It seems lack of effective training means that many key stage 2 teachers may be insecure when dealing with sciences, particularly physics, writes Cherry Canovan.
They may even be unsure about the answers to problems set for their pupils - such as why the stars cannot be seen in the day (answer: they are still there, but the sun outshines them).
Stuart Naylor, principal lecturer at Manchester Metropolitan University's Institute of Education, told The TES: "Many primary teachers are not secure in their knowledge of science. Many have had little science in their training and it is difficult for teachers to get support in this area."
Teachers may have difficulty with concepts in physical science, such as mass, rate, volume, forces, and the earth and beyond.
Seemingly simple questions, such as what happens to the weight of a bottle of lemonade if gas escapes cause problems. The answer is it gets lighter, but some pupils think the weight remains constant while others believe it goes up once the "buoyancy" of the gas is removed.

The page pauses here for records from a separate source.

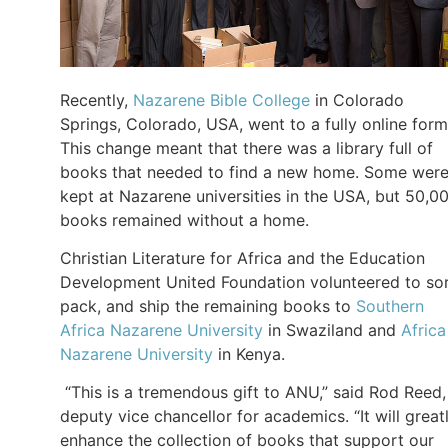
Recently,
Nazarene Bible College
in Colorado
Springs, Colorado, USA, went to a fully online form
This change meant that there was a library full of
books that needed to find a new home. Some wer
kept at Nazarene universities in the USA, but 50,0
books remained without a home.
Christian Literature for Africa and the Education
Development United Foundation volunteered to sor
pack, and ship the remaining books to
Southern
Africa Nazarene University
in Swaziland and
Africa
Nazarene University
in Kenya.
“This is a tremendous gift to ANU,” said Rod Reed,
deputy vice chancellor for academics. “It will great
enhance the collection of books that support our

Teachers can take comfort from the fact that they are by no means alone. Mr Naylor said: "Intelligent adults without any science background function at around the end of KS2 in science. They do not typically understand most of the science in the national curriculum."

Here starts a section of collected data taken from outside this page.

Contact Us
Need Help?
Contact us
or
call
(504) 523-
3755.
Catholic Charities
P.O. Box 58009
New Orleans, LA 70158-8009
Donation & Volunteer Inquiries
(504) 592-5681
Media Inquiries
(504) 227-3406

Ludicrous science blunders made in films and TV can actually help teaching, another ASE session suggested. Dr Jonathan Allday of King's School Canterbury said programmes such as Star Trek, featuring impossibilities such as "beaming up", could be used to introduce concepts such as Heisenberg's Uncertainty Principle*.
Students could be asked why, when a TV space ship's engine fails, it plummets to the ground - instead of remaining in orbit, which would happen in reality.

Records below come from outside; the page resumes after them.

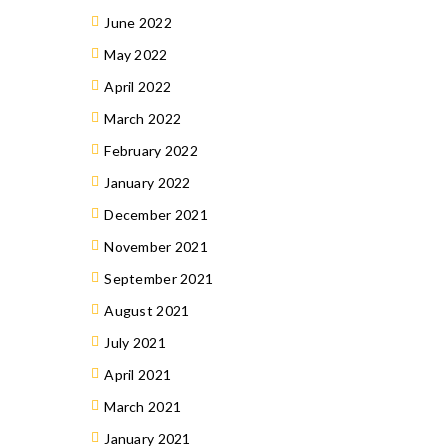
June 2022
May 2022
April 2022
March 2022
February 2022
January 2022
December 2021
November 2021
September 2021
August 2021
July 2021
April 2021
March 2021
January 2021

Speaking after his talk, Dr Allday said: "The sort of kids that tend to do physics, tend also to like science fiction. If you can capture a little bit about a TV show and use it in a lesson you can make a connection with them."
*The uncertainty principle states that you cannot know a particle's velocity and position at the same time. So the Star Trek transporter machine could not take people's particles apart and put them together again correctly as it would not have enough information to do so.